Opinion



July 29, 2019,   4:24 PM

Do Consumers Trust You? How News Habits Are Changing As Media Evolves

Tini Sevak

FULL BIO

new media

With more choice, power and information at their fingertips than ever before, today’s consumers are making quicker, more connected decisions about everything from how to spend their money to which media they consume.

This has placed an onus on brands to use technology to not only make things faster, easier and more productive, but to ensure audiences feel part of something meaningful. It is vital for brands today to make experiences personal to audiences and to deliver them at the moments when they are going to resonate the most. 

When and where content will be the most receptive to viewers is continually changing, as evidenced by a dramatic shift in the last five years of where consumers are spending their time. People spend on average over 11 hours a day consuming media in some form across platforms, marking a 10% increase in consumption compared to 2012 data.

TV continues to remain an important part of this mix, but unsurprisingly we are seeing a shift in people spending more time online, especially in non-English speaking countries. Time spent on mobiles is now at over three hours 15 minutes per day on average according to the Global Web Index Q1 2019. In a tech-savvy region such as the Middle East, which also has a disproportionately younger population and higher smartphone penetration, the drivers for consuming content on mobile are even more pronounced.

These changes in consumer behavior are affecting where and how often people find their news, with smartphones becoming the primary device and start point for news consumption. 67% of audiences generally use websites and apps for their news consumption, with social (58%) and search (42%). National TV (61%) and dedicated TV news channels (55%) still playing a critical role in following the story according to a bespoke study for CNN conducted earlier this year.

All this insight speaks to the rapid change of the news cycle, but also the need for brands and publishers to focus on providing audiences with content that matters to them. 

Driven by concerns of misinformation, in 2019 people (especially younger audiences) are using Facebook less for their news. According to the Reuters Institute Digital News Report 2019, 68% of international news audiences have used Facebook for news, less than a quarter of the audience trusts news from the platform. There can be an exception here though when news is clearly provided on social media by a trusted news brand that the audience is already familiar with.  

Audiences today have higher expectations and lower attention spans when it comes to content. Moreover, in the “Amazon era” of easy access and fast delivery, audiences demand that media and news brands meet their expectations for what they want, when they want it and where they need it. This is driven by three points:

  1. Build credibility and favorability through accuracy and trust—Being responsible not just with audience’s data but in the caliber of the content delivered to them.
  2. Have a deep and enriched knowledge of audiences—Understanding and treating them as people with real life interests and behaviors, not proxies defined by general demographics.
  3. Provide audiences with relevant and meaningful content—Identifying the key moments when content is going to resonate the most.

Every news organization must embrace these points because trust translates into loyalty, and vice versa. This is a theme that permeated throughout the recent Reuters Institute Digital News Report, which found that consumers are relying more on “reputable brands” as trust in news more generally continues to fall with rising concerns of negativity, fake news and overload of information. In the global study, nearly a quarter of people (24%) said that they would stop using sources that had a “less accurate reputation”.

Linked directly to this need for trust is an appetite for enterprising and informed journalism. Audiences place most value on journalists who display a depth of knowledge and passion, an ability and drive for the truth and a willingness to go to wherever the heart of the story is to report the facts first-hand.

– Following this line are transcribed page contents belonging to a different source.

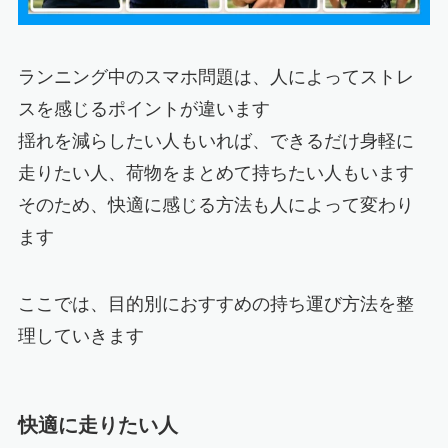
ランニング中のスマホ問題は、人によってストレ
スを感じるポイントが違います
揺れを減らしたい人もいれば、できるだけ身軽に
走りたい人、荷物をまとめて持ちたい人もいます
そのため、快適に感じる方法も人によって変わり
ます
ここでは、目的別におすすめの持ち運び方法を整
理していきます
快適に走りたい人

Advertisers and audiences have just as much to gain from creating deeper experiences. Consumers expect a two-way relationship with brands and furthermore expect experiences to be consistent across all touchpoints of their journey.

Listening to consumers, understanding their behavior, interacting with them and responding to their wants and needs (all in a data responsible and safe environment of course) is the only way this is achieved. 

Tini Sevak is Vice President, Audiences & Data at CNN International Commercial.